MARICOPA — Lawmakers who represent much of western and southern Pinal County took aim at the Pima County Board of Supervisors on Friday, claiming there has been overreach in restricting business activity as the economy opens back up.
Sen. Vince Leach and Reps. Mark Finchem and Bret Roberts, all Republicans, have called on Attorney General Mark Brnovich to investigate whether the Pima supervisors violated ARS 26-306, which states that emergency orders and regulations “shall not be inconsistent with orders, rules and regulations promulgated by the governor” with their “Back to Business” plan.
“Governor Ducey and the Legislature have been working with experts to find that balance and determine the best course of action for the entire state,” said Leach, of Saddlebrooke. “It is unfortunate that Pima County is taking actions that are not consistent with the state. The cumbersome regulations in its proclamation will not facilitate an easy reopening for businesses.”

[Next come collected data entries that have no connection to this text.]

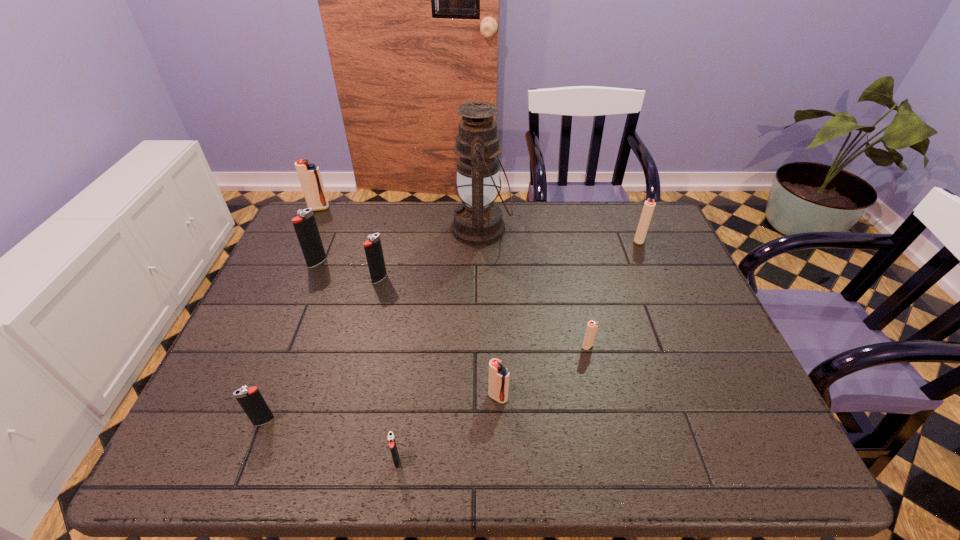 Where is `free space located 0.130m on the back of the third nearest red igniter`? The height and width of the screenshot is (540, 960). free space located 0.130m on the back of the third nearest red igniter is located at coordinates (627, 211).

In order to click on free spot located 0.220m on the left of the fourth object from left to right in this screenshot , I will do `click(294, 279)`.

The height and width of the screenshot is (540, 960). What are the coordinates of `vacant space situated 0.380m on the back of the third biggest black igniter` in the screenshot? It's located at (316, 289).

You are a GUI agent. You are given a task and a screenshot of the screen. Output one action in this format:
    pyautogui.click(x=<x>, y=<y>)
    Task: Click on the free point located 0.220m on the right of the seventh farthest object
    This screenshot has width=960, height=540.
    Given the screenshot: What is the action you would take?
    pyautogui.click(x=609, y=397)

Where is `vacant space situated 0.300m on the left of the fifth farthest igniter`? The width and height of the screenshot is (960, 540). vacant space situated 0.300m on the left of the fifth farthest igniter is located at coordinates (456, 346).

Image resolution: width=960 pixels, height=540 pixels. I want to click on vacant space located 0.360m on the right of the fifth igniter from left to right, so click(587, 461).

You are a GUI agent. You are given a task and a screenshot of the screen. Output one action in this format:
    pyautogui.click(x=<x>, y=<y>)
    Task: Click on the oil lamp situated at the far edge
    The width and height of the screenshot is (960, 540).
    Given the screenshot: What is the action you would take?
    (x=477, y=221)

This screenshot has height=540, width=960. What are the coordinates of `object at the right edge` in the screenshot? It's located at (649, 205).

What are the coordinates of `object present at the far left corner` in the screenshot? It's located at (309, 175).

This screenshot has width=960, height=540. Find the location of `object located in the near left corner section of the desktop`. object located in the near left corner section of the desktop is located at coordinates coord(252,402).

They allege the supervisors broke that statute by instituting temporary health codes like requiring restaurants to stay under 50% capacity and to have dine-in customers call before they arrive. Places like gyms and pools have similar capacity requirements and are required to keep equipment at least 6 feet apart.
Businesses that do not comply with these regulations are subject to fines upon the third noted violation, while those that do will get a badge they can display signifying their “commitment to the community’s health and well-being.”
“The governor has done his job by listening to small businesses and the guidance of experts at the Arizona Department of Health Services,” said Roberts, of Maricopa. “The very next day, Pima County puts their thumb back on these small businesses while at the same time denying the ability of Pima residents the opportunity to evaluate their own health and safety decisions. I am confident that Pima County residents are smart enough to make their own choices regarding their health and don’t need more onerous government regulation further controlling their daily lives.”
In response to this and other concerns, Pima County Administrator Chuck Huckelberry wrote in a press release that more than 120 members of the business and faith communities had a hand in crafting the plan. The whole idea of the plan, he said, was to make sure business can resume by giving residents peace of mind that the county is protecting public health.
He also noted that since the plan was adopted by a 3-2 vote on Wednesday, the county has also received a lot of feedback that the restrictions don’t go far enough.
In response to confusion that has been made apparent since then, the board will be asked Tuesday to add two points of clarification to the health standards. This will make clear that drive-thru and counter service restaurants will not be required to have customers call ahead of time, and that restaurant staff is not responsible for determining if a customer is ill.
The board will also be asked to rescind the fine that businesses would have to pay for non-compliance. Instead, violators will be posted on the county website like those that do not meet the standards of normal health inspections at restaurants.
“As for the complaint filed by members of Legislative District 11 with the attorney general, Pima County has vetted all of the adopted minimum public health safety standards with the county attorney and believe that these standards fall well within the county’s statutory requirement to protect the public health,” Huckelberry said.